Additional study limitations relate to how DA sessions were scored and implemented. First, even though most participants did not show progress in the control condition (i.e., did not respond independently without supports), because participants did not receive any support in the control condition, a learner could only earn a score of 0 (indicating no correct response) or 5 (a correct response with a time delay) for any given trial. In contrast, the instructional conditions were scored on a scale ranging from 0 to 5 to indicate the level of prompting needed. Most participants’ data showed differentiation between the control and instructional conditions because they were unable to respond correctly without prompts. However, the fact that Pedro did acquire targets in the control condition without any support could indicate that prompts may not always be needed for familiar tasks, as Pedro was the only participant to demonstrate receptive symbol identification prior to DA. Future research could explore how children with prior receptive symbol knowledge generalize skills to both receptive and expressive AAC skills.

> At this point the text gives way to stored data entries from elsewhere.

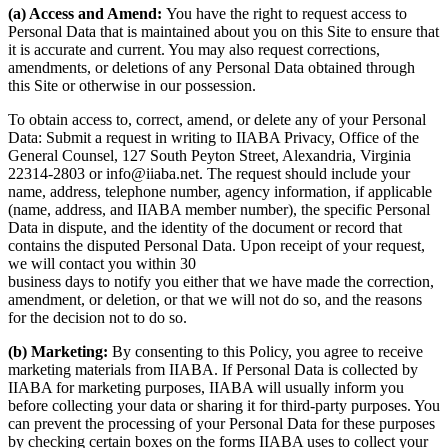
(a) Access and Amend:
You have the right to request access to
Personal Data that is maintained about you on this Site to ensure that
it is accurate and current. You may also request corrections,
amendments, or deletions of any Personal Data obtained through
this Site or otherwise in our possession.
To obtain access to, correct, amend, or delete any of your Personal
Data: Submit a request in writing to IIABA Privacy, Office of the
General Counsel, 127 South Peyton Street, Alexandria, Virginia
22314-2803 or info@iiaba.net. The request should include your
name, address, telephone number, agency information, if applicable
(name, address, and IIABA member number), the specific Personal
Data in dispute, and the identity of the document or record that
contains the disputed Personal Data. Upon receipt of your request,
we will contact you within 30
business days to notify you either that we have made the correction,
amendment, or deletion, or that we will not do so, and the reasons
for the decision not to do so.
(b) Marketing:
By consenting to this Policy, you agree to receive
marketing materials from IIABA. If Personal Data is collected by
IIABA for marketing purposes, IIABA will usually inform you
before collecting your data or sharing it for third-party purposes. You
can prevent the processing of your Personal Data for these purposes
by checking certain boxes on the forms IIABA uses to collect your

Finally, in this study, DA was conducted in one-on-one clinical environments by trained researchers. The use of the DA procedures was not tested by speech-language pathologists (SLPs) or other educators in natural contexts (e.g., schools, homes). Although an SLP graduate student learned to use techniques with fidelity without extensive training, replication across different implementers is needed. Researchers should seek input from practicing SLPs about feasibility or adaptations to DA procedures and explore processes for training clinicians in DA.